Despite these threats, over time undocumented migration has become so pervasive that the South African state implemented a special dispensation for undocumented migrants from Zimbabwe and Lesotho in 2009 and 2015 respectively.20 The South African government has acknowledged that irregular migration is the result of “limited possibilities for legal entry into the South African labour market for low-skilled workers from neighbouring countries…. [leading to ] ad hoc regularisation schemes such as the special dispensation for Zimbabweans and people from Lesotho” (SA Government 2022:33). The dispensations allow them to work, study or obtain business permits in South Africa for a specific grace period. These have already been extended more than once. Zimbabwean Exemption Permits (ZEP) will now expire on 30 June 2023 and Lesotho Exemption Permits (LEP) on 31 December 2023.21 Permit-holders will either have to return home or face the threat of deportation.
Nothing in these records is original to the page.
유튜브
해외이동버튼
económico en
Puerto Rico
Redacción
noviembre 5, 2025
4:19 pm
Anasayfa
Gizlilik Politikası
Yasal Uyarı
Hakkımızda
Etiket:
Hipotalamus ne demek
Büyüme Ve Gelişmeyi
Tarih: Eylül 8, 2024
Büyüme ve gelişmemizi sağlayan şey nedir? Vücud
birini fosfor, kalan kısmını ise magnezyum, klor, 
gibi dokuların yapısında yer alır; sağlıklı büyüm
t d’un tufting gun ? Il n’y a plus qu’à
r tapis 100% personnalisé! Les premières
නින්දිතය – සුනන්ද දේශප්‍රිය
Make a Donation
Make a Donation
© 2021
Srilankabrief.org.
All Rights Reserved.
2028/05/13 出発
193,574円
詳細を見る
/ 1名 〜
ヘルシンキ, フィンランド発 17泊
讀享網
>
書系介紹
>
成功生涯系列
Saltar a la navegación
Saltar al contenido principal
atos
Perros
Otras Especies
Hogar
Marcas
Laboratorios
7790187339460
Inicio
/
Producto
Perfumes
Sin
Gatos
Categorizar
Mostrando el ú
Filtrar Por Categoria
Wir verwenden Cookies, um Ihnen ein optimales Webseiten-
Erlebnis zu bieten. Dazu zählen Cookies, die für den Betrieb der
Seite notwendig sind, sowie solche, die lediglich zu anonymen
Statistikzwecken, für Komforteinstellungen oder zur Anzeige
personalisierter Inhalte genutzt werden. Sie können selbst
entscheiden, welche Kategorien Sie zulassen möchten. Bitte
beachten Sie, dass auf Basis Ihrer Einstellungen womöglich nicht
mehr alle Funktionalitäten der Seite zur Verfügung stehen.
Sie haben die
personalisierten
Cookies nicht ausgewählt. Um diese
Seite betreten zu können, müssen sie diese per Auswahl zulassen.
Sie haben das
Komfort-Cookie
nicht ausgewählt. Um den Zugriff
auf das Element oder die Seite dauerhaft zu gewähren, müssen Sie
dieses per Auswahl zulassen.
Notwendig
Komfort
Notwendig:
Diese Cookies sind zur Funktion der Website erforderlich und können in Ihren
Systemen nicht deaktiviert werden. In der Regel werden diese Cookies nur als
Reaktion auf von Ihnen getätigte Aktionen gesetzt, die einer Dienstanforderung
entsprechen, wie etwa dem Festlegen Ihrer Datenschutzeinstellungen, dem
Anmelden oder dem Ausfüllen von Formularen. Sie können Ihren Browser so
Creating an opportunity for labour brokers
The use of migrant workers on farms has created an opportunity for labour brokers. Recently arrived migrants who have not yet established employment relationships with local farmers often use labour brokers as an entry point to work. On paper labour brokers and farmers are jointly and severally liable for labour law transgressions. However, due to DEL’s lack of resources, its ability to monitor the majority of unregistered labour brokers and enforce compliance with labour regulation is extremely limited. That enforcement of labour regulation - in particular labour inspections – is a major challenge, is admitted by the state in the Draft NLMP (SA Government 2022: 35). Further thwarting the monitoring of brokers is the fact that unregistered brokers prefer to remain under the official radar, operating from their car boots and using different SIM-cards to avoid traceability.22 This characteristic facilitates the employment and abuse of undocumented migrants, who need to stay under the official radar themselves.23 The Draft NLMP singles out farm workers as one of the categories of migrant workers at particularly risk (SA government 2022).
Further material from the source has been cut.